**Activity**
Give the count of lines in the data that include the string "товара", with no added remarks.

**Supplied entries**

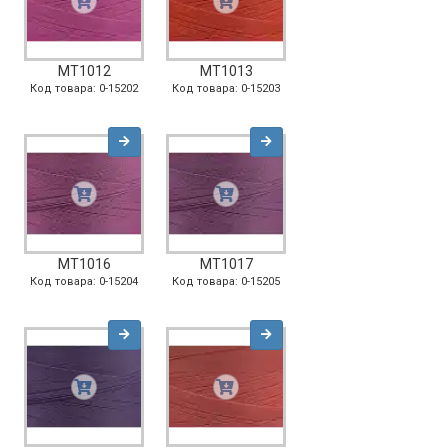
MT1012
MT1013
Код товара: 0-15202
Код товара: 0-15203
MT1016
MT1017
Код товара: 0-15204
Код товара: 0-15205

**Written answer**
4